Winnenden

Virtueller Neujahrsempfang in Winnenden: OB Holzwarth wirbt für Solidarität

Neujahrsempfang Winnenden
Oberbürgermeister Hartmut Holzwarth bei seiner Ansprache zum neuen Jahr. © Benjamin Büttner

Oberbürgermeister Hartmut Holzwarth hat beim „zweiten virtuellen Neujahrsempfang der Stadt Winnenden“ am Samstagabend leise Töne angeschlagen. Zum Beginn seiner Ansprache erinnerte er an den vor wenigen Tagen verstorbenen langjährigen Bauamtsleiter Klaus Hägele, der eine Lücke hinterlassen habe, die sich nicht schließen lasse. Außerdem rief Holzwarth zu Solidarität in der Corona-Pandemie auf. Später sprach er unter anderem über Bauprojekte und kündigte den Breitbandausbau der Telekom an. Wer den Neujahrsempfang verpasst hat, kann die Aufzeichnung des Livestreams aus der Hermann-Schwab-Halle auf dem Youtube-Kanal der Stadt Winnenden nachschauen.

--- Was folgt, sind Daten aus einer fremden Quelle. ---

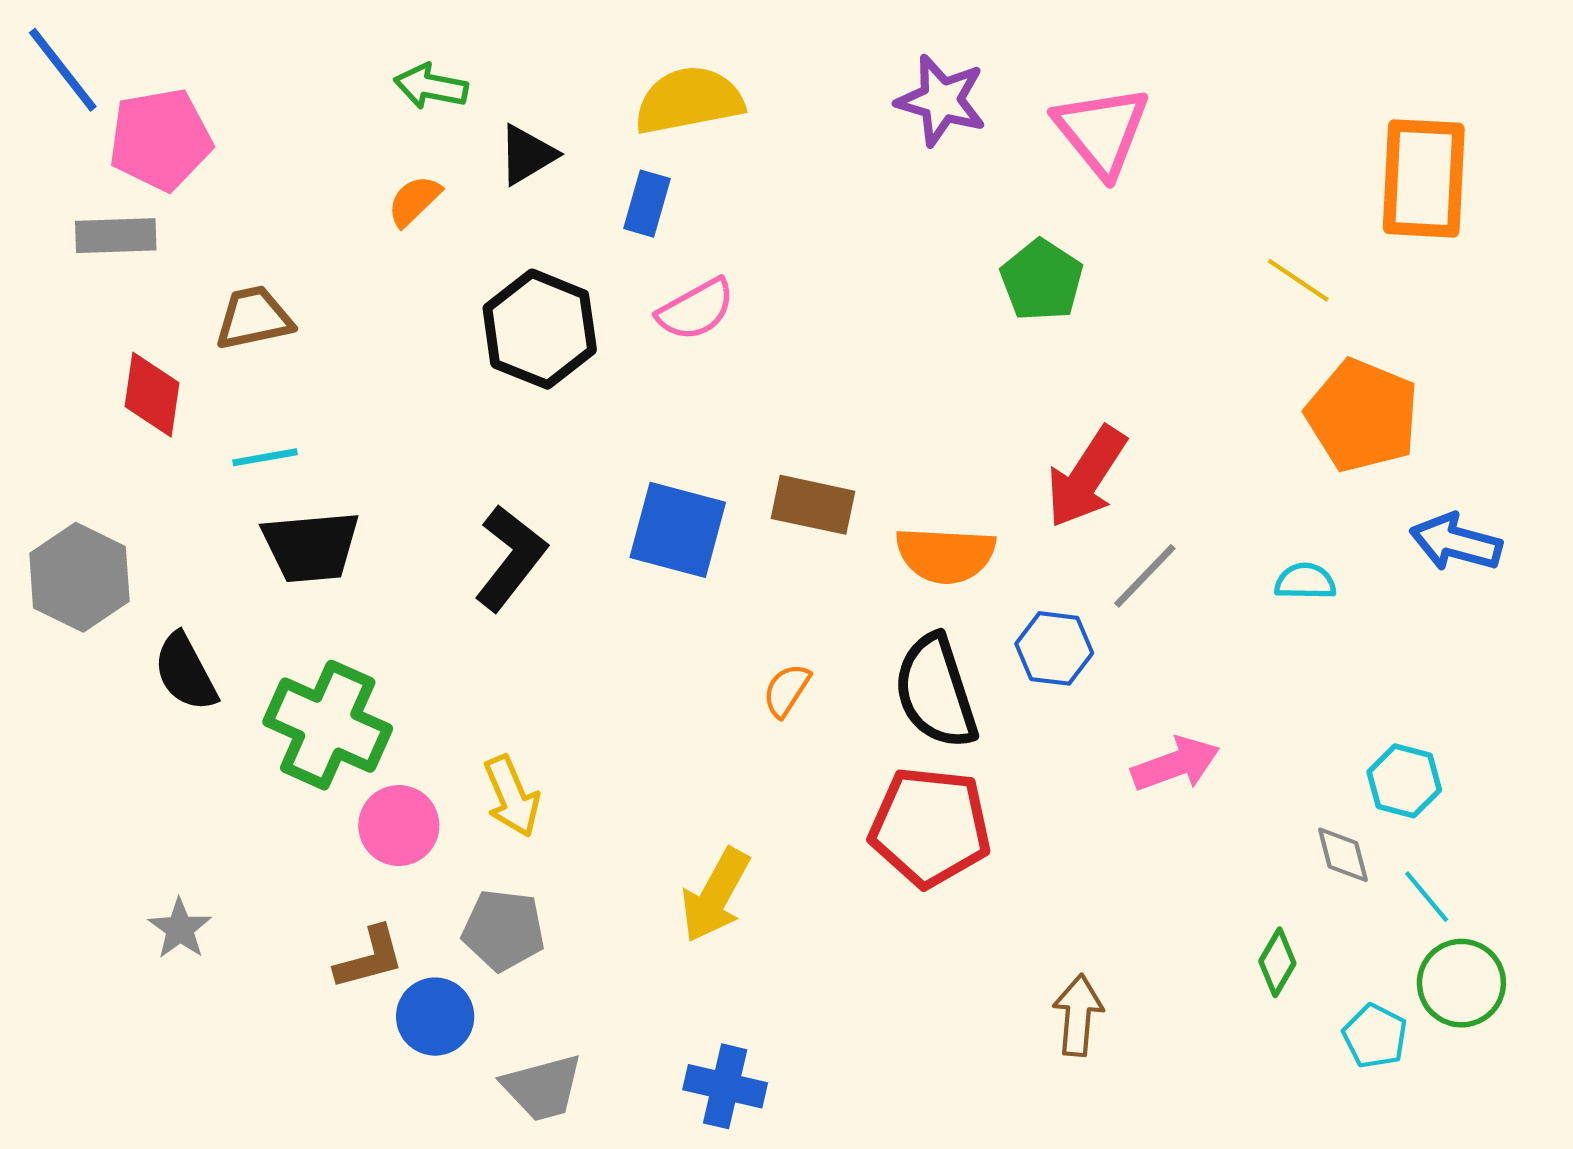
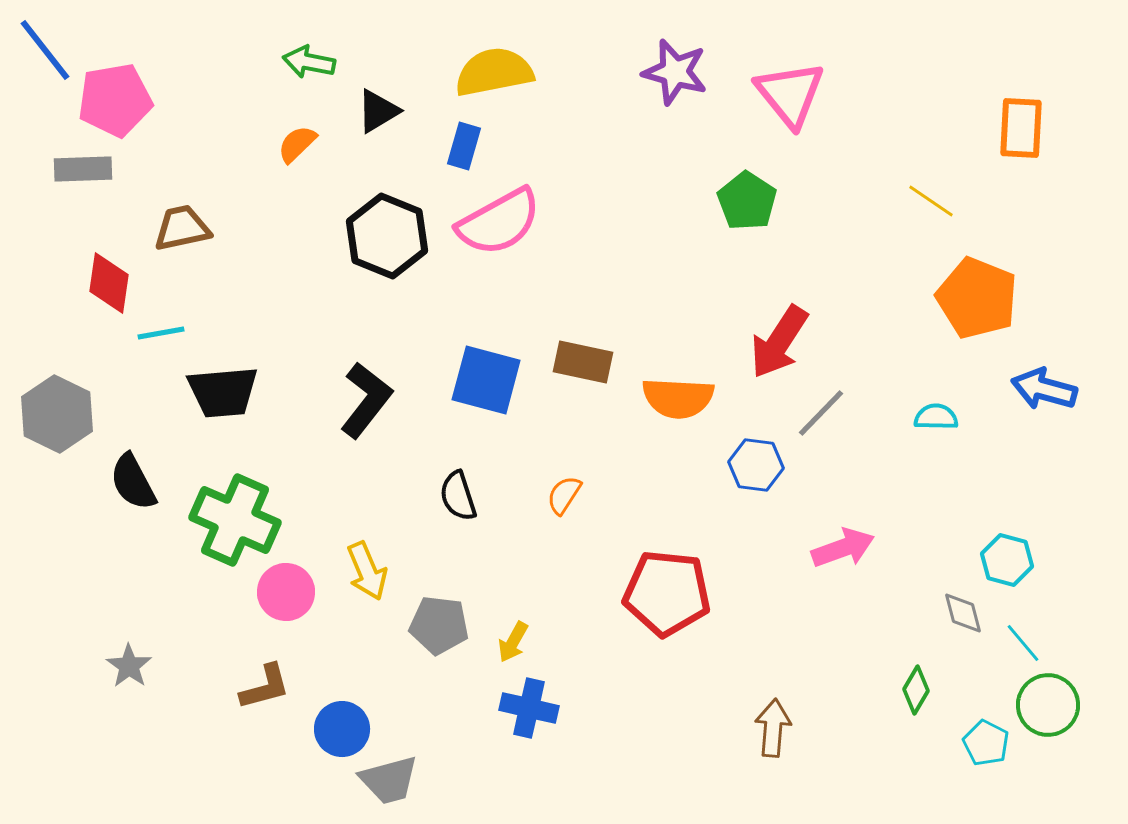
orange rectangle: (1424, 178) -> (1021, 128), size x0.7
pink semicircle: (696, 310) -> (499, 222), size x1.5
cyan line: (265, 457) -> (161, 333), moved
black semicircle: (936, 692) -> (458, 496), moved, size x0.6
yellow arrow: (715, 895) -> (513, 642), size x0.6
gray pentagon: (503, 930) -> (439, 625), moved
blue circle: (435, 1017) -> (342, 729), moved
blue cross: (725, 1086) -> (529, 708), moved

Hier lesen Sie unsere kurze Zusammenfassung des Abends.

Wie sich das für eine Fernsehübertragung am Samstagabend gehört, gibt es mehrere Kameraeinstellungen, einen Gastgeber (OB Holzwarth), Co-Moderatoren (das Winnender Mädle Giuliana Di Donna und Dezernent Jürgen Haas), Interview-Gäste (die Organisatoren der Winnender Konzerttage) sowie Musikauftritte (städtisches Blasorchester und ein Quartett des Festivalorchesters der Konzerttage) und vorab produzierte Einspieler. Wie im vergangenen Jahr sitzt das Publikum am Samstag nicht in der Hermann-Schwab-Halle, sondern zu Hause vor den Bildschirmen. Abermals versuchen die Winnender, das Beste aus der Corona-Situation zu machen, wenngleich sich eines nicht ersetzen lässt: die persönliche Begegnung.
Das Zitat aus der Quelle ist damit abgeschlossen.